YOUR TASK: After locating the line with "Figuren & Dioramenzubehör 1:48" below, output it and each following line exactly, stopping after the line with "denn „wenn unsere Demokrat". No pictures.

DATASET EXTRACT:
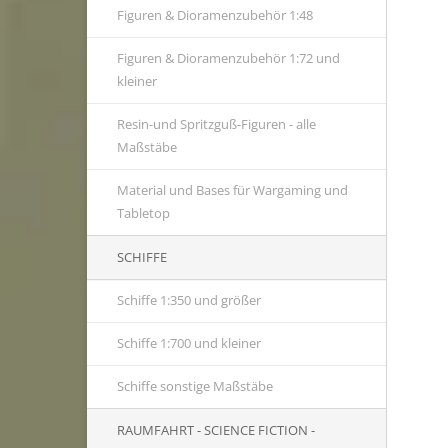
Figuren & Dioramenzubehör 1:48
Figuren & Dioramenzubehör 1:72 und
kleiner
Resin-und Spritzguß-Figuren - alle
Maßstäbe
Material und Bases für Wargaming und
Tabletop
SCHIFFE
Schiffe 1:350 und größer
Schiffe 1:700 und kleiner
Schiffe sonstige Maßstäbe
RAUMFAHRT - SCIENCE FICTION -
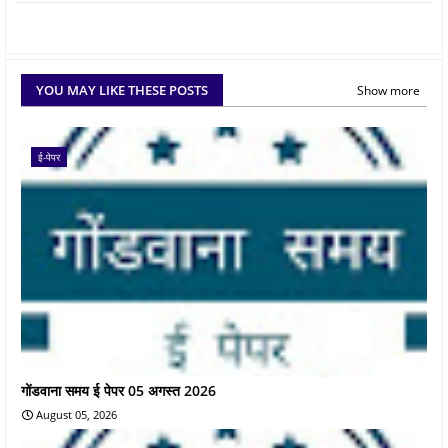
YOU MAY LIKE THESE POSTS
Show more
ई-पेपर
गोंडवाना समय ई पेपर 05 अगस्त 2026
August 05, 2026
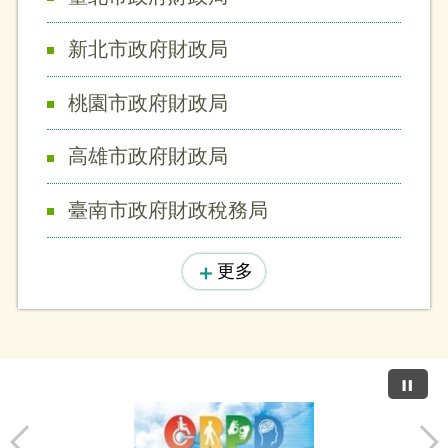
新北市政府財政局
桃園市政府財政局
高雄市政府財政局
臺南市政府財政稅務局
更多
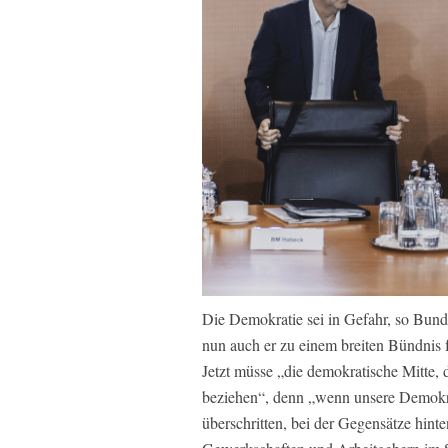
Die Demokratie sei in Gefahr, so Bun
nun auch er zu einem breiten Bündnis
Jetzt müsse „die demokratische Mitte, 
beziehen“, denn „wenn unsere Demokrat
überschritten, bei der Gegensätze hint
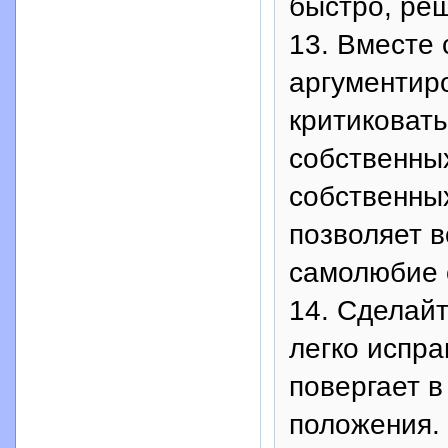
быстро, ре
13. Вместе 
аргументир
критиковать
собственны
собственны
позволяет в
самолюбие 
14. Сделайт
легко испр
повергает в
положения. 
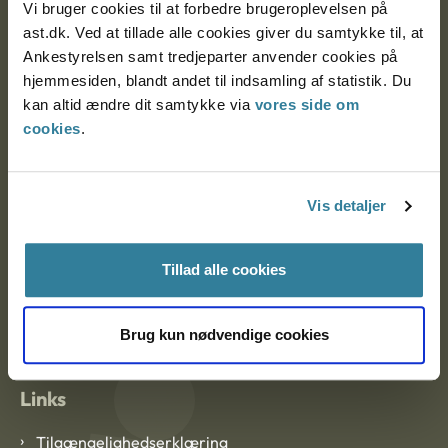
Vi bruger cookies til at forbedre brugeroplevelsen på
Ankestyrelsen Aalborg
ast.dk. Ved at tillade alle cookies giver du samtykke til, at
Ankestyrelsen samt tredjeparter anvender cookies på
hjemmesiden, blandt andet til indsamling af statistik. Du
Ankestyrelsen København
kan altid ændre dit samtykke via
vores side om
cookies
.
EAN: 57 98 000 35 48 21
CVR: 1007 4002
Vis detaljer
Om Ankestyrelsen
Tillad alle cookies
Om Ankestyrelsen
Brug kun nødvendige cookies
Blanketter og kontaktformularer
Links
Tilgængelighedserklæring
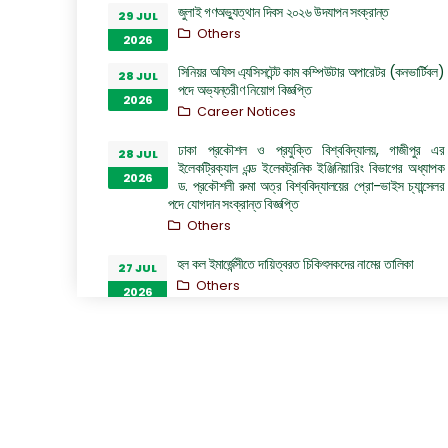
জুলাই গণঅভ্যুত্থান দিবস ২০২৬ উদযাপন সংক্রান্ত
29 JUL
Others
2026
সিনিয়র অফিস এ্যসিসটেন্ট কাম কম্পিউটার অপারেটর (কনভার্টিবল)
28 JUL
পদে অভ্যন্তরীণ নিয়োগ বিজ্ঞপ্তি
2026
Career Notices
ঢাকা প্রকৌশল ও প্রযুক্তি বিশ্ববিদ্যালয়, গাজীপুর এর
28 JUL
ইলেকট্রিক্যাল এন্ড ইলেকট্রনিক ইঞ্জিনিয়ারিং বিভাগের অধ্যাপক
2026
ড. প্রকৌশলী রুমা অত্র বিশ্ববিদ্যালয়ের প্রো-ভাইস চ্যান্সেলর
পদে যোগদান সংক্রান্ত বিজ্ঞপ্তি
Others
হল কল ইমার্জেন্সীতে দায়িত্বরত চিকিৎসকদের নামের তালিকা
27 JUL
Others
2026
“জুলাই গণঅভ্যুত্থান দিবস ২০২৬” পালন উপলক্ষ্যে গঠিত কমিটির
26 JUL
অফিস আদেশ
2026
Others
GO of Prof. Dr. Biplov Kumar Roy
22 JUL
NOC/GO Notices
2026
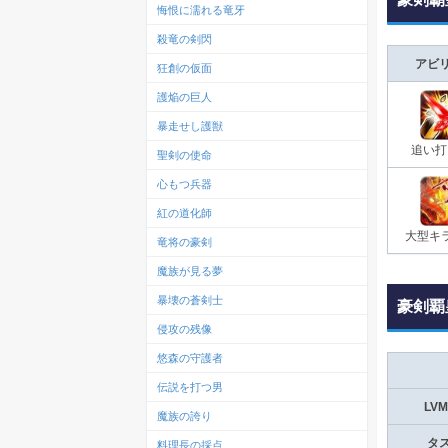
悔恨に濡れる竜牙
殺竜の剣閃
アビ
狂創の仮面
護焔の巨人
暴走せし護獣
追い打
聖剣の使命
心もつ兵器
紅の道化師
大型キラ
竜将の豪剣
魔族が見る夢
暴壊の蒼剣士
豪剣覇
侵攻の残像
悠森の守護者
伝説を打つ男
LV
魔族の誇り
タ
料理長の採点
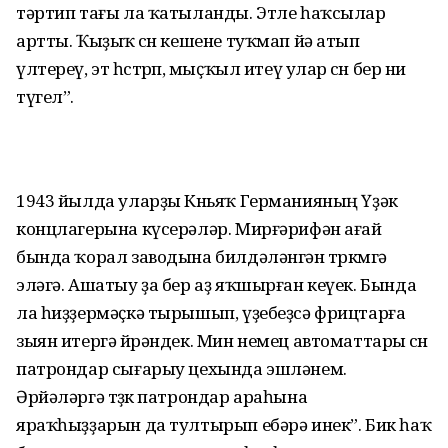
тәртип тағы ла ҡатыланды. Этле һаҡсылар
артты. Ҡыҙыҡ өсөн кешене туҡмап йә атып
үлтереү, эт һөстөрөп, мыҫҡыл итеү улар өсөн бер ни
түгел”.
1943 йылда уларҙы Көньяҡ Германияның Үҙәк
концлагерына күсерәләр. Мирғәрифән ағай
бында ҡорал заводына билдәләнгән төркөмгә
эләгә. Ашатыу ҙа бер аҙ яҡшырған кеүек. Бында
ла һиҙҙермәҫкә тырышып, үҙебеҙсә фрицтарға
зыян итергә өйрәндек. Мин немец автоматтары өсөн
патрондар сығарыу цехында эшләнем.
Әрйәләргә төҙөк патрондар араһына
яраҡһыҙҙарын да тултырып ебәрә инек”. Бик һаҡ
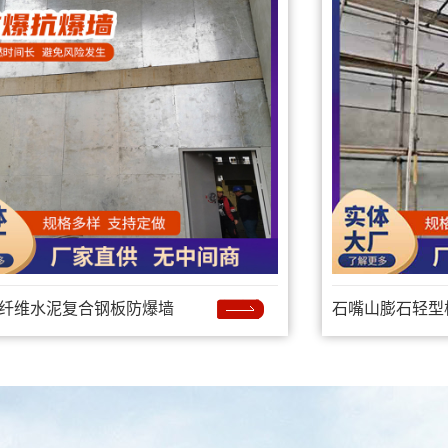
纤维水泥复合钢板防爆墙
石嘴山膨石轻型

...

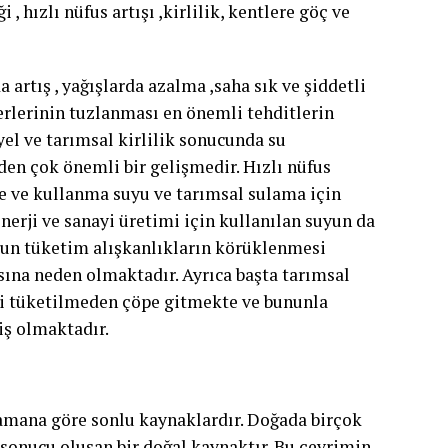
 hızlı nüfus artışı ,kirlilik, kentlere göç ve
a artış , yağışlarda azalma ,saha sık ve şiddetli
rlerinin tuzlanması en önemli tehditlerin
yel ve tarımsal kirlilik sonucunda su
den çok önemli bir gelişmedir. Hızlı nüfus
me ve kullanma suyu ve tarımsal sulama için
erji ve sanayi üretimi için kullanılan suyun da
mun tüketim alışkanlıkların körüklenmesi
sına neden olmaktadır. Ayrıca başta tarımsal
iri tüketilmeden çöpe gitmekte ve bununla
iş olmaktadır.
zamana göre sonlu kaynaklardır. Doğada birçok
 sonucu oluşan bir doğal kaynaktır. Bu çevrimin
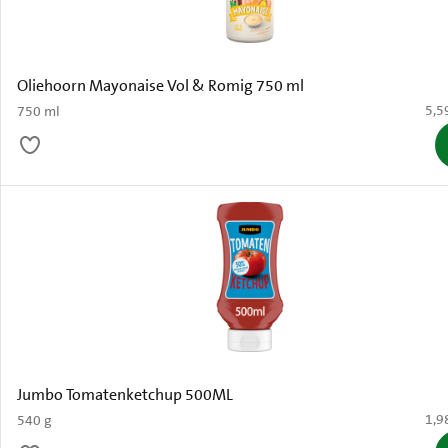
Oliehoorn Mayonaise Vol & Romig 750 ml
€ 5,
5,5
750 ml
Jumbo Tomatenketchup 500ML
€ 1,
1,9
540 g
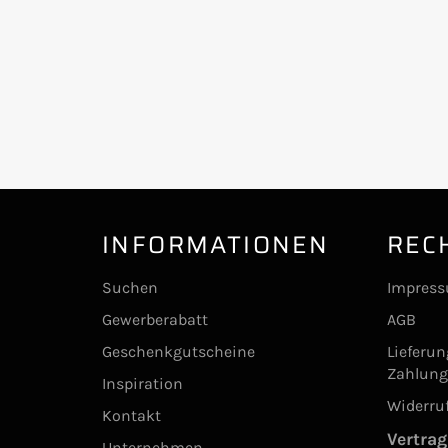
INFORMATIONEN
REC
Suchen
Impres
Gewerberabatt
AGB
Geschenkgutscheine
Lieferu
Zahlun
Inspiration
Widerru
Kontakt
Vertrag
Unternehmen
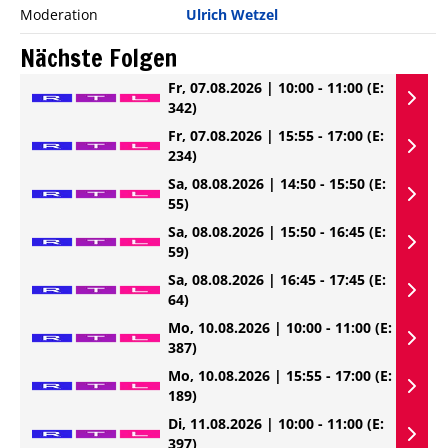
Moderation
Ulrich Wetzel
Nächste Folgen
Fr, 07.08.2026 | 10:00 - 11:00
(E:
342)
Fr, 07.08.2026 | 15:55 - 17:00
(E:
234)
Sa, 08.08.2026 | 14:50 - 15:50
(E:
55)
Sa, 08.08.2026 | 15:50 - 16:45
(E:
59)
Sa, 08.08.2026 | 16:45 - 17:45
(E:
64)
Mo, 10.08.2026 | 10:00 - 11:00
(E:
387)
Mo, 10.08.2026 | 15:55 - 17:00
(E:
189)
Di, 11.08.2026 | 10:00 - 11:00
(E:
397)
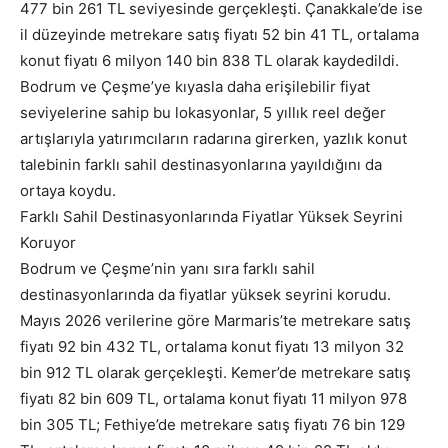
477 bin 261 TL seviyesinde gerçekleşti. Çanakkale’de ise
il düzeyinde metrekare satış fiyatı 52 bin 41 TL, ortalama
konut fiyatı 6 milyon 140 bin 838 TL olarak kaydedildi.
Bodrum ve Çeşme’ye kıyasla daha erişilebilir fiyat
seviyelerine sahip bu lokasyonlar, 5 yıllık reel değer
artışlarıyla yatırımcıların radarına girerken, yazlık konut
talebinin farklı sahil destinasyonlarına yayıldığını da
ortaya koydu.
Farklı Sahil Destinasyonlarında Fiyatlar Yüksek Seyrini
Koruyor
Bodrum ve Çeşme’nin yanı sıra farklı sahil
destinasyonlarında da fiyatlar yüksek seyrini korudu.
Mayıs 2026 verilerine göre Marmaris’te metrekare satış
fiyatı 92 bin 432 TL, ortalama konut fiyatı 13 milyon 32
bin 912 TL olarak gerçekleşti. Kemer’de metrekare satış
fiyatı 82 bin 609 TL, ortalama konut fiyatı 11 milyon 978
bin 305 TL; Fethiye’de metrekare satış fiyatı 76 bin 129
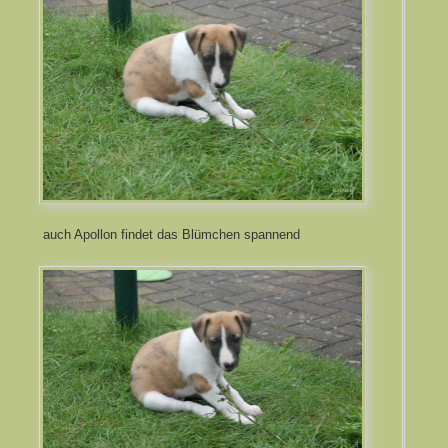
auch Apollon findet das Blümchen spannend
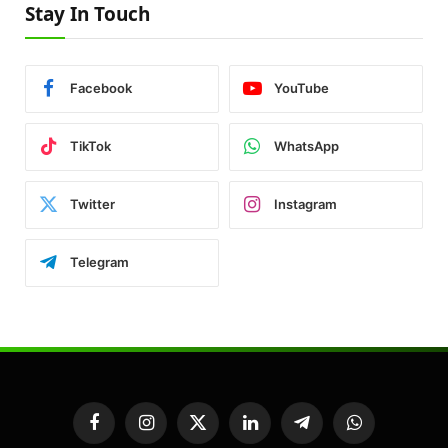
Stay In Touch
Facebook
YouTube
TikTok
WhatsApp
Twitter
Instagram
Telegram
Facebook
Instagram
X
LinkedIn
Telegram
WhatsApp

* * *

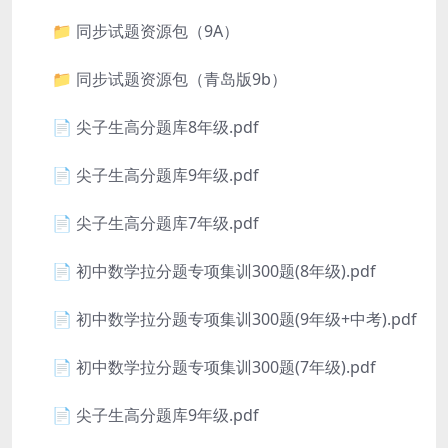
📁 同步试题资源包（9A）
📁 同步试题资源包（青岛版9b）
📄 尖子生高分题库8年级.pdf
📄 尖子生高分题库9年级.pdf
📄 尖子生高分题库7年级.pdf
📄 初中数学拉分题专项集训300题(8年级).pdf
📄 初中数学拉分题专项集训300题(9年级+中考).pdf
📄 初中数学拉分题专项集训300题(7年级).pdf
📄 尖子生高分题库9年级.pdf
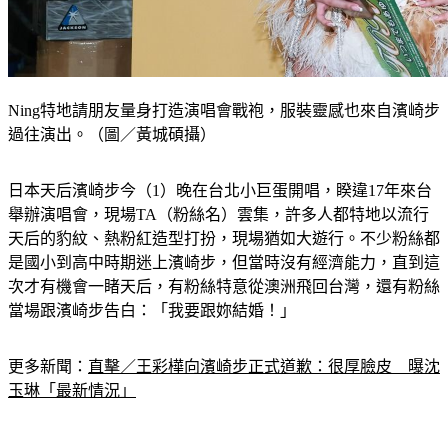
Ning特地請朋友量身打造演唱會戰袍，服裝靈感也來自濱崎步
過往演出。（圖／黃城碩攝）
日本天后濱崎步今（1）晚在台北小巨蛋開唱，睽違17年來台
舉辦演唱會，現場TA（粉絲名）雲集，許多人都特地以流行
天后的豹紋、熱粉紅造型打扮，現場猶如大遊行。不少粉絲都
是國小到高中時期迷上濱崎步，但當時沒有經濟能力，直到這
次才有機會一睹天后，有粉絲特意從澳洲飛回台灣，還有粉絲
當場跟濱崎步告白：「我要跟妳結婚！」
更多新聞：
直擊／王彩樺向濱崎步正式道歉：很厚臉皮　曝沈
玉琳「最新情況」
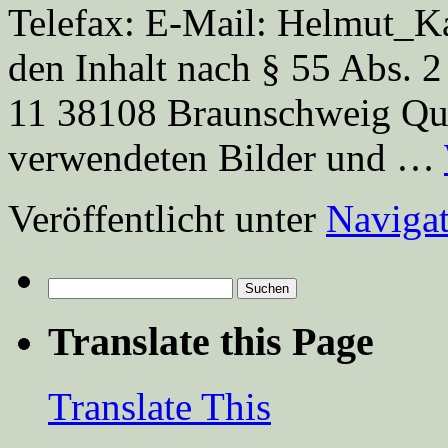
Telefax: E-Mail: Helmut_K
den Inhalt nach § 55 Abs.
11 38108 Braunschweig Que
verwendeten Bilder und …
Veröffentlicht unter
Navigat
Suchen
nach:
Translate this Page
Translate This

ANSWER TO THIS TASK:
Figuren & Dioramenzubehör 1:48
Figuren & Dioramenzubehör 1:72 und
kleiner
Resin-und Spritzguß-Figuren - alle
Maßstäbe
Material und Bases für Wargaming und
Tabletop
SCHIFFE
Schiffe 1:350 und größer
Schiffe 1:700 und kleiner
Schiffe sonstige Maßstäbe
RAUMFAHRT - SCIENCE FICTION -
YOU MAY LIKE THESE POSTS
Show more
ई-पेपर
गोंडवाना समय ई पेपर 05 अगस्त 2026
August 05, 2026
新北市政府財政局
桃園市政府財政局
高雄市政府財政局
臺南市政府財政稅務局
更多
Die Demokratie sei in Gefahr, so Bun
nun auch er zu einem breiten Bündnis
Jetzt müsse „die demokratische Mitte, 
beziehen“, denn „wenn unsere Demokrat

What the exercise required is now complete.